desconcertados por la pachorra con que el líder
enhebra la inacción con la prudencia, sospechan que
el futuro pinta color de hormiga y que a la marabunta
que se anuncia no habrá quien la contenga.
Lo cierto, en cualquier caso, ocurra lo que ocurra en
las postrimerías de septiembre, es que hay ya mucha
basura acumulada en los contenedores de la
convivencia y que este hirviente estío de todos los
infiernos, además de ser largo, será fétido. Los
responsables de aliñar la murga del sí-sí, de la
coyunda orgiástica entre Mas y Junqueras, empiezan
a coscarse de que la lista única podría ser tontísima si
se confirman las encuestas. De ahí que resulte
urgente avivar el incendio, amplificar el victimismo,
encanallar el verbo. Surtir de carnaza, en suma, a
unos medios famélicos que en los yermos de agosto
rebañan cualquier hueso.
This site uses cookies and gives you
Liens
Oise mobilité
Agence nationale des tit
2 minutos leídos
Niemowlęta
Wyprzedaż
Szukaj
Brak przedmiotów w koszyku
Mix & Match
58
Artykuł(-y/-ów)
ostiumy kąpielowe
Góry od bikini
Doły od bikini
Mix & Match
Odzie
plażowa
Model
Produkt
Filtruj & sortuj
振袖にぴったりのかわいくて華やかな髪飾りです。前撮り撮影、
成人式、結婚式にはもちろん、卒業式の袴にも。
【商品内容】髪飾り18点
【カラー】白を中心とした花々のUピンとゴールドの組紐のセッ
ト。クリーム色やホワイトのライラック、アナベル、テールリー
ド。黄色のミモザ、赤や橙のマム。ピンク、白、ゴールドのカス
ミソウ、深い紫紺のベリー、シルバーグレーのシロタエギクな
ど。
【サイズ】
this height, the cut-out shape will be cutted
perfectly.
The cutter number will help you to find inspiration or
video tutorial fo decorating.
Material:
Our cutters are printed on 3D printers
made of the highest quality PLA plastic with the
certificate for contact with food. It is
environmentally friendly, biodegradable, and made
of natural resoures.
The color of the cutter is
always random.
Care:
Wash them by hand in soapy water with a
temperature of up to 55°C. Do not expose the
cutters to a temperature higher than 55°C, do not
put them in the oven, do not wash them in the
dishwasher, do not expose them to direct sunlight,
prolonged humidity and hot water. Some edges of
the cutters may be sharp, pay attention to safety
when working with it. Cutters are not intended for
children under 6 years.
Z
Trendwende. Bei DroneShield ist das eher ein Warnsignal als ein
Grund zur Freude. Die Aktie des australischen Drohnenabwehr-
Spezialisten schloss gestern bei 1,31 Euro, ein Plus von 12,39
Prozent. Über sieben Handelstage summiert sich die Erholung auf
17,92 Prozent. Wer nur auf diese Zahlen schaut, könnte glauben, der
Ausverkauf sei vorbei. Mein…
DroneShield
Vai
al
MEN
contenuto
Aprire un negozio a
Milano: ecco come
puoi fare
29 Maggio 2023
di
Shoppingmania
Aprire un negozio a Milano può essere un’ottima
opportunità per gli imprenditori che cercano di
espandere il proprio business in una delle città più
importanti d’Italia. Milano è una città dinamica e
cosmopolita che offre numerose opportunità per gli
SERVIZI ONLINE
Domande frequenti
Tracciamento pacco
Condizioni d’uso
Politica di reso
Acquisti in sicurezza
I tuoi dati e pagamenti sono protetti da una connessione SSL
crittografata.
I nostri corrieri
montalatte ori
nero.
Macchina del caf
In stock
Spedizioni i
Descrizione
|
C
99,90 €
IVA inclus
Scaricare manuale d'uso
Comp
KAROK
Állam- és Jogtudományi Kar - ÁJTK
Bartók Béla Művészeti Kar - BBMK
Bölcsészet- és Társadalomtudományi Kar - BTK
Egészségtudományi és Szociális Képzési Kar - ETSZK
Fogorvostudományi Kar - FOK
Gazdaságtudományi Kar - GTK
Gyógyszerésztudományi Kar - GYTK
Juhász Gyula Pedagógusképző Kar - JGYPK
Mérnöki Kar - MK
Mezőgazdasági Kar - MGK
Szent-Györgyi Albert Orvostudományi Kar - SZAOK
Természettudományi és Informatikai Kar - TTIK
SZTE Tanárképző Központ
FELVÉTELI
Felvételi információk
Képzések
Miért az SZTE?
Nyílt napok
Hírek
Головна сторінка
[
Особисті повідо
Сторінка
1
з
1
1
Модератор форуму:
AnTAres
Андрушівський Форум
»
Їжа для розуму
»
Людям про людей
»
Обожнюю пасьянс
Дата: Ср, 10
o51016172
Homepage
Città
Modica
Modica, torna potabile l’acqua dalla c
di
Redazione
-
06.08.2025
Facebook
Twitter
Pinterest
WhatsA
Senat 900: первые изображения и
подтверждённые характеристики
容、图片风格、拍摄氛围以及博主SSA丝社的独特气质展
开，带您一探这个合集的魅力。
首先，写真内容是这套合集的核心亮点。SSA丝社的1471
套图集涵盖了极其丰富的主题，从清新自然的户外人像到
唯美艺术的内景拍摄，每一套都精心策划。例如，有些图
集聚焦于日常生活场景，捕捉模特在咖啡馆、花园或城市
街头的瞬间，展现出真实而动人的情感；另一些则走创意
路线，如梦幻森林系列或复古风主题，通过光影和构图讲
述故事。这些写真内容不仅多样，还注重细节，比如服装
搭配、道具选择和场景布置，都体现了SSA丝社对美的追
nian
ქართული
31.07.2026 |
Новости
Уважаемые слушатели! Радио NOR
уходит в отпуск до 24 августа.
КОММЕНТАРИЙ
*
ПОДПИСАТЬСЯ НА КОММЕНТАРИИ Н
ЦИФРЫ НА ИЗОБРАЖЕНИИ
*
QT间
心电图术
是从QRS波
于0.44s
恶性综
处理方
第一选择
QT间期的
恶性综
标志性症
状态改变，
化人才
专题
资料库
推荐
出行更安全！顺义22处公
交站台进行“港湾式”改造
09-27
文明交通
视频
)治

### Exercise description
May I have all of the records repeated exactly?

### Response
desconcertados por la pachorra con que el líder
enhebra la inacción con la prudencia, sospechan que
el futuro pinta color de hormiga y que a la marabunta
que se anuncia no habrá quien la contenga.
Lo cierto, en cualquier caso, ocurra lo que ocurra en
las postrimerías de septiembre, es que hay ya mucha
basura acumulada en los contenedores de la
convivencia y que este hirviente estío de todos los
infiernos, además de ser largo, será fétido. Los
responsables de aliñar la murga del sí-sí, de la
coyunda orgiástica entre Mas y Junqueras, empiezan
a coscarse de que la lista única podría ser tontísima si
se confirman las encuestas. De ahí que resulte
urgente avivar el incendio, amplificar el victimismo,
encanallar el verbo. Surtir de carnaza, en suma, a
unos medios famélicos que en los yermos de agosto
rebañan cualquier hueso.
This site uses cookies and gives you
Liens
Oise mobilité
Agence nationale des tit
2 minutos leídos
Niemowlęta
Wyprzedaż
Szukaj
Brak przedmiotów w koszyku
Mix & Match
58
Artykuł(-y/-ów)
ostiumy kąpielowe
Góry od bikini
Doły od bikini
Mix & Match
Odzie
plażowa
Model
Produkt
Filtruj & sortuj
振袖にぴったりのかわいくて華やかな髪飾りです。前撮り撮影、
成人式、結婚式にはもちろん、卒業式の袴にも。
【商品内容】髪飾り18点
【カラー】白を中心とした花々のUピンとゴールドの組紐のセッ
ト。クリーム色やホワイトのライラック、アナベル、テールリー
ド。黄色のミモザ、赤や橙のマム。ピンク、白、ゴールドのカス
ミソウ、深い紫紺のベリー、シルバーグレーのシロタエギクな
ど。
【サイズ】
this height, the cut-out shape will be cutted
perfectly.
The cutter number will help you to find inspiration or
video tutorial fo decorating.
Material:
Our cutters are printed on 3D printers
made of the highest quality PLA plastic with the
certificate for contact with food. It is
environmentally friendly, biodegradable, and made
of natural resoures.
The color of the cutter is
always random.
Care:
Wash them by hand in soapy water with a
temperature of up to 55°C. Do not expose the
cutters to a temperature higher than 55°C, do not
put them in the oven, do not wash them in the
dishwasher, do not expose them to direct sunlight,
prolonged humidity and hot water. Some edges of
the cutters may be sharp, pay attention to safety
when working with it. Cutters are not intended for
children under 6 years.
Z
Trendwende. Bei DroneShield ist das eher ein Warnsignal als ein
Grund zur Freude. Die Aktie des australischen Drohnenabwehr-
Spezialisten schloss gestern bei 1,31 Euro, ein Plus von 12,39
Prozent. Über sieben Handelstage summiert sich die Erholung auf
17,92 Prozent. Wer nur auf diese Zahlen schaut, könnte glauben, der
Ausverkauf sei vorbei. Mein…
DroneShield
Vai
al
MEN
contenuto
Aprire un negozio a
Milano: ecco come
puoi fare
29 Maggio 2023
di
Shoppingmania
Aprire un negozio a Milano può essere un’ottima
opportunità per gli imprenditori che cercano di
espandere il proprio business in una delle città più
importanti d’Italia. Milano è una città dinamica e
cosmopolita che offre numerose opportunità per gli
SERVIZI ONLINE
Domande frequenti
Tracciamento pacco
Condizioni d’uso
Politica di reso
Acquisti in sicurezza
I tuoi dati e pagamenti sono protetti da una connessione SSL
crittografata.
I nostri corrieri
montalatte ori
nero.
Macchina del caf
In stock
Spedizioni i
Descrizione
|
C
99,90 €
IVA inclus
Scaricare manuale d'uso
Comp
KAROK
Állam- és Jogtudományi Kar - ÁJTK
Bartók Béla Művészeti Kar - BBMK
Bölcsészet- és Társadalomtudományi Kar - BTK
Egészségtudományi és Szociális Képzési Kar - ETSZK
Fogorvostudományi Kar - FOK
Gazdaságtudományi Kar - GTK
Gyógyszerésztudományi Kar - GYTK
Juhász Gyula Pedagógusképző Kar - JGYPK
Mérnöki Kar - MK
Mezőgazdasági Kar - MGK
Szent-Györgyi Albert Orvostudományi Kar - SZAOK
Természettudományi és Informatikai Kar - TTIK
SZTE Tanárképző Központ
FELVÉTELI
Felvételi információk
Képzések
Miért az SZTE?
Nyílt napok
Hírek
Головна сторінка
[
Особисті повідо
Сторінка
1
з
1
1
Модератор форуму:
AnTAres
Андрушівський Форум
»
Їжа для розуму
»
Людям про людей
»
Обожнюю пасьянс
Дата: Ср, 10
o51016172
Homepage
Città
Modica
Modica, torna potabile l’acqua dalla c
di
Redazione
-
06.08.2025
Facebook
Twitter
Pinterest
WhatsA
Senat 900: первые изображения и
подтверждённые характеристики
容、图片风格、拍摄氛围以及博主SSA丝社的独特气质展
开，带您一探这个合集的魅力。
首先，写真内容是这套合集的核心亮点。SSA丝社的1471
套图集涵盖了极其丰富的主题，从清新自然的户外人像到
唯美艺术的内景拍摄，每一套都精心策划。例如，有些图
集聚焦于日常生活场景，捕捉模特在咖啡馆、花园或城市
街头的瞬间，展现出真实而动人的情感；另一些则走创意
路线，如梦幻森林系列或复古风主题，通过光影和构图讲
述故事。这些写真内容不仅多样，还注重细节，比如服装
搭配、道具选择和场景布置，都体现了SSA丝社对美的追
nian
ქართული
31.07.2026 |
Новости
Уважаемые слушатели! Радио NOR
уходит в отпуск до 24 августа.
КОММЕНТАРИЙ
*
ПОДПИСАТЬСЯ НА КОММЕНТАРИИ Н
ЦИФРЫ НА ИЗОБРАЖЕНИИ
*
QT间
心电图术
是从QRS波
于0.44s
恶性综
处理方
第一选择
QT间期的
恶性综
标志性症
状态改变，
化人才
专题
资料库
推荐
出行更安全！顺义22处公
交站台进行“港湾式”改造
09-27
文明交通
视频
)治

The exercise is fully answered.